Exercise aim>
Please transcribe the listing below with every word intact.

···

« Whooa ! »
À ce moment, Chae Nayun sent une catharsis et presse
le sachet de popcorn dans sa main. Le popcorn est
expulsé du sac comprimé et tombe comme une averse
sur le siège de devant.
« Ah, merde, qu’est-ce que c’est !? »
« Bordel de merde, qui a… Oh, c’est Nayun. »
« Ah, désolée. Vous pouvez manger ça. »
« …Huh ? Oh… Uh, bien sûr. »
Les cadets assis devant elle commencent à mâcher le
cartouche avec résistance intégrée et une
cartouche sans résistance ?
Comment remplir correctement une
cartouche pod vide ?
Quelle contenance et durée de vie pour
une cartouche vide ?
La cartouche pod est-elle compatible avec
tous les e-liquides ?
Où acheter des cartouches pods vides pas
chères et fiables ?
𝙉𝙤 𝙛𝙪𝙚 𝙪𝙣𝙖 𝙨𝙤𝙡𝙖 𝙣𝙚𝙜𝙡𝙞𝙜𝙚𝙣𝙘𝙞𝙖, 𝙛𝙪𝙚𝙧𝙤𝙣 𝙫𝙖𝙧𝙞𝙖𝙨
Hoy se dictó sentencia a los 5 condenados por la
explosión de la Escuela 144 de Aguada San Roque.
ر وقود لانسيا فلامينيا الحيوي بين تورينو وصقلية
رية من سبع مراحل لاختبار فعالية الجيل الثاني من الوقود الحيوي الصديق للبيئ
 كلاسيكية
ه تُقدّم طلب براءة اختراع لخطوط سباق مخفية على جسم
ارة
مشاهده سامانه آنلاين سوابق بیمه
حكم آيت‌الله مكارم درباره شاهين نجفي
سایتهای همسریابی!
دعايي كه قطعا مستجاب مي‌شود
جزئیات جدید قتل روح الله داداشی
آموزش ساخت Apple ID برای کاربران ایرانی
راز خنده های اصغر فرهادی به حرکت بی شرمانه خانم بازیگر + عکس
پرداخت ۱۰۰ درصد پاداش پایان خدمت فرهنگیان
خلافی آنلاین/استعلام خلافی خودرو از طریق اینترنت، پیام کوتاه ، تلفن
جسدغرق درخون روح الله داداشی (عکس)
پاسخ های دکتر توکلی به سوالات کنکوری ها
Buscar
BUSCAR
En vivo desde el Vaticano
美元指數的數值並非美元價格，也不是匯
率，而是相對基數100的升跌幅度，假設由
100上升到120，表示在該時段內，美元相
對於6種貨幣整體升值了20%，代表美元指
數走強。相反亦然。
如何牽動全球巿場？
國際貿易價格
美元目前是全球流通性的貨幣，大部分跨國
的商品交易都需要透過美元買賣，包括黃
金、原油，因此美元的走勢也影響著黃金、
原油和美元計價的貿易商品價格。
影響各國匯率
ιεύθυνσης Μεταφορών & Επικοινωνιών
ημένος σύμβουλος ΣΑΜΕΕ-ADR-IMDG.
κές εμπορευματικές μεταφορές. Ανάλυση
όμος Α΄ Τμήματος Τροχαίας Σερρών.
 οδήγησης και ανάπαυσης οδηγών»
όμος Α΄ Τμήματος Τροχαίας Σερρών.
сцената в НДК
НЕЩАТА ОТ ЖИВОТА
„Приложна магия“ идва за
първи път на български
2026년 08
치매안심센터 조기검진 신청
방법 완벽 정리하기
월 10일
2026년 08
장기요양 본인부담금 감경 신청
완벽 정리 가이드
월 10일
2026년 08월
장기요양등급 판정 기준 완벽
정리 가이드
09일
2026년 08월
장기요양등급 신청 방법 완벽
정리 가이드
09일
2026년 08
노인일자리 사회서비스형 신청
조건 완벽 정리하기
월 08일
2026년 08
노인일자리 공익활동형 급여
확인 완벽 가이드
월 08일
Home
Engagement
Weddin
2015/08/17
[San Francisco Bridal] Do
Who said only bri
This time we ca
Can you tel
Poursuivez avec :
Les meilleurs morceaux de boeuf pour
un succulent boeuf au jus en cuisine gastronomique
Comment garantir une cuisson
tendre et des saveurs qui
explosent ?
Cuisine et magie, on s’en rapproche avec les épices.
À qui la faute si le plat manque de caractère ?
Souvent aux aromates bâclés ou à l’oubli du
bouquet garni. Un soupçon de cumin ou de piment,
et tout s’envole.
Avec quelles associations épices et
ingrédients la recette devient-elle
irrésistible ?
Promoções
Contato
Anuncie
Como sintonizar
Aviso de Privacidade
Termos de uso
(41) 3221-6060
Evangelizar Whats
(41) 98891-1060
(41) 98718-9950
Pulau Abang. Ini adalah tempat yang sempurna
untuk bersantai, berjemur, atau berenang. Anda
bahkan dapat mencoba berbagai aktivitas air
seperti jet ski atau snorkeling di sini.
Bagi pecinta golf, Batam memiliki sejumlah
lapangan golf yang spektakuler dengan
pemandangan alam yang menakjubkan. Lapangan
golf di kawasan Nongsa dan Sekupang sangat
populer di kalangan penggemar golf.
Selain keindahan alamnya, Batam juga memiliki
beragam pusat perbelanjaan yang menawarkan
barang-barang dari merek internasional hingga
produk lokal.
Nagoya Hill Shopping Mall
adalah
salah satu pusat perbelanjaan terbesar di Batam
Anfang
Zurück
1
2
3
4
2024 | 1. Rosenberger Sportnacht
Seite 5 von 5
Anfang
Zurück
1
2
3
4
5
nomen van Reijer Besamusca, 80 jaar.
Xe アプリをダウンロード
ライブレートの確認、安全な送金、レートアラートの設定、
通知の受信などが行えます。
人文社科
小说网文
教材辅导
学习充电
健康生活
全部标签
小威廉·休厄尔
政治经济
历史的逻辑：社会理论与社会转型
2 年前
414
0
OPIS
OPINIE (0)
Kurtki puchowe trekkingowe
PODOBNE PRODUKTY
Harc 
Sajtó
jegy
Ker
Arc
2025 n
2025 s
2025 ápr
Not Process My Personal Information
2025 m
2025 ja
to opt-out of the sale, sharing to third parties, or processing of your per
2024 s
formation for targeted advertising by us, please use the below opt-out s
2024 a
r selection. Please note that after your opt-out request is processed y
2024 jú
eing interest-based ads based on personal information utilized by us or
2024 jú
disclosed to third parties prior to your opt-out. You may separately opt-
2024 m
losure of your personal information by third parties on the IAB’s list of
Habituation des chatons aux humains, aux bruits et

···

Written answer>
« Whooa ! »
À ce moment, Chae Nayun sent une catharsis et presse
le sachet de popcorn dans sa main. Le popcorn est
expulsé du sac comprimé et tombe comme une averse
sur le siège de devant.
« Ah, merde, qu’est-ce que c’est !? »
« Bordel de merde, qui a… Oh, c’est Nayun. »
« Ah, désolée. Vous pouvez manger ça. »
« …Huh ? Oh… Uh, bien sûr. »
Les cadets assis devant elle commencent à mâcher le
cartouche avec résistance intégrée et une
cartouche sans résistance ?
Comment remplir correctement une
cartouche pod vide ?
Quelle contenance et durée de vie pour
une cartouche vide ?
La cartouche pod est-elle compatible avec
tous les e-liquides ?
Où acheter des cartouches pods vides pas
chères et fiables ?
𝙉𝙤 𝙛𝙪𝙚 𝙪𝙣𝙖 𝙨𝙤𝙡𝙖 𝙣𝙚𝙜𝙡𝙞𝙜𝙚𝙣𝙘𝙞𝙖, 𝙛𝙪𝙚𝙧𝙤𝙣 𝙫𝙖𝙧𝙞𝙖𝙨
Hoy se dictó sentencia a los 5 condenados por la
explosión de la Escuela 144 de Aguada San Roque.
ر وقود لانسيا فلامينيا الحيوي بين تورينو وصقلية
رية من سبع مراحل لاختبار فعالية الجيل الثاني من الوقود الحيوي الصديق للبيئ
 كلاسيكية
ه تُقدّم طلب براءة اختراع لخطوط سباق مخفية على جسم
ارة
مشاهده سامانه آنلاين سوابق بیمه
حكم آيت‌الله مكارم درباره شاهين نجفي
سایتهای همسریابی!
دعايي كه قطعا مستجاب مي‌شود
جزئیات جدید قتل روح الله داداشی
آموزش ساخت Apple ID برای کاربران ایرانی
راز خنده های اصغر فرهادی به حرکت بی شرمانه خانم بازیگر + عکس
پرداخت ۱۰۰ درصد پاداش پایان خدمت فرهنگیان
خلافی آنلاین/استعلام خلافی خودرو از طریق اینترنت، پیام کوتاه ، تلفن
جسدغرق درخون روح الله داداشی (عکس)
پاسخ های دکتر توکلی به سوالات کنکوری ها
Buscar
BUSCAR
En vivo desde el Vaticano
美元指數的數值並非美元價格，也不是匯
率，而是相對基數100的升跌幅度，假設由
100上升到120，表示在該時段內，美元相
對於6種貨幣整體升值了20%，代表美元指
數走強。相反亦然。
如何牽動全球巿場？
國際貿易價格
美元目前是全球流通性的貨幣，大部分跨國
的商品交易都需要透過美元買賣，包括黃
金、原油，因此美元的走勢也影響著黃金、
原油和美元計價的貿易商品價格。
影響各國匯率
ιεύθυνσης Μεταφορών & Επικοινωνιών
ημένος σύμβουλος ΣΑΜΕΕ-ADR-IMDG.
κές εμπορευματικές μεταφορές. Ανάλυση
όμος Α΄ Τμήματος Τροχαίας Σερρών.
 οδήγησης και ανάπαυσης οδηγών»
όμος Α΄ Τμήματος Τροχαίας Σερρών.
сцената в НДК
НЕЩАТА ОТ ЖИВОТА
„Приложна магия“ идва за
първи път на български
2026년 08
치매안심센터 조기검진 신청
방법 완벽 정리하기
월 10일
2026년 08
장기요양 본인부담금 감경 신청
완벽 정리 가이드
월 10일
2026년 08월
장기요양등급 판정 기준 완벽
정리 가이드
09일
2026년 08월
장기요양등급 신청 방법 완벽
정리 가이드
09일
2026년 08
노인일자리 사회서비스형 신청
조건 완벽 정리하기
월 08일
2026년 08
노인일자리 공익활동형 급여
확인 완벽 가이드
월 08일
Home
Engagement
Weddin
2015/08/17
[San Francisco Bridal] Do
Who said only bri
This time we ca
Can you tel
Poursuivez avec :
Les meilleurs morceaux de boeuf pour
un succulent boeuf au jus en cuisine gastronomique
Comment garantir une cuisson
tendre et des saveurs qui
explosent ?
Cuisine et magie, on s’en rapproche avec les épices.
À qui la faute si le plat manque de caractère ?
Souvent aux aromates bâclés ou à l’oubli du
bouquet garni. Un soupçon de cumin ou de piment,
et tout s’envole.
Avec quelles associations épices et
ingrédients la recette devient-elle
irrésistible ?
Promoções
Contato
Anuncie
Como sintonizar
Aviso de Privacidade
Termos de uso
(41) 3221-6060
Evangelizar Whats
(41) 98891-1060
(41) 98718-9950
Pulau Abang. Ini adalah tempat yang sempurna
untuk bersantai, berjemur, atau berenang. Anda
bahkan dapat mencoba berbagai aktivitas air
seperti jet ski atau snorkeling di sini.
Bagi pecinta golf, Batam memiliki sejumlah
lapangan golf yang spektakuler dengan
pemandangan alam yang menakjubkan. Lapangan
golf di kawasan Nongsa dan Sekupang sangat
populer di kalangan penggemar golf.
Selain keindahan alamnya, Batam juga memiliki
beragam pusat perbelanjaan yang menawarkan
barang-barang dari merek internasional hingga
produk lokal.
Nagoya Hill Shopping Mall
adalah
salah satu pusat perbelanjaan terbesar di Batam
Anfang
Zurück
1
2
3
4
2024 | 1. Rosenberger Sportnacht
Seite 5 von 5
Anfang
Zurück
1
2
3
4
5
nomen van Reijer Besamusca, 80 jaar.
Xe アプリをダウンロード
ライブレートの確認、安全な送金、レートアラートの設定、
通知の受信などが行えます。
人文社科
小说网文
教材辅导
学习充电
健康生活
全部标签
小威廉·休厄尔
政治经济
历史的逻辑：社会理论与社会转型
2 年前
414
0
OPIS
OPINIE (0)
Kurtki puchowe trekkingowe
PODOBNE PRODUKTY
Harc 
Sajtó
jegy
Ker
Arc
2025 n
2025 s
2025 ápr
Not Process My Personal Information
2025 m
2025 ja
to opt-out of the sale, sharing to third parties, or processing of your per
2024 s
formation for targeted advertising by us, please use the below opt-out s
2024 a
r selection. Please note that after your opt-out request is processed y
2024 jú
eing interest-based ads based on personal information utilized by us or
2024 jú
disclosed to third parties prior to your opt-out. You may separately opt-
2024 m
losure of your personal information by third parties on the IAB’s list of
Habituation des chatons aux humains, aux bruits et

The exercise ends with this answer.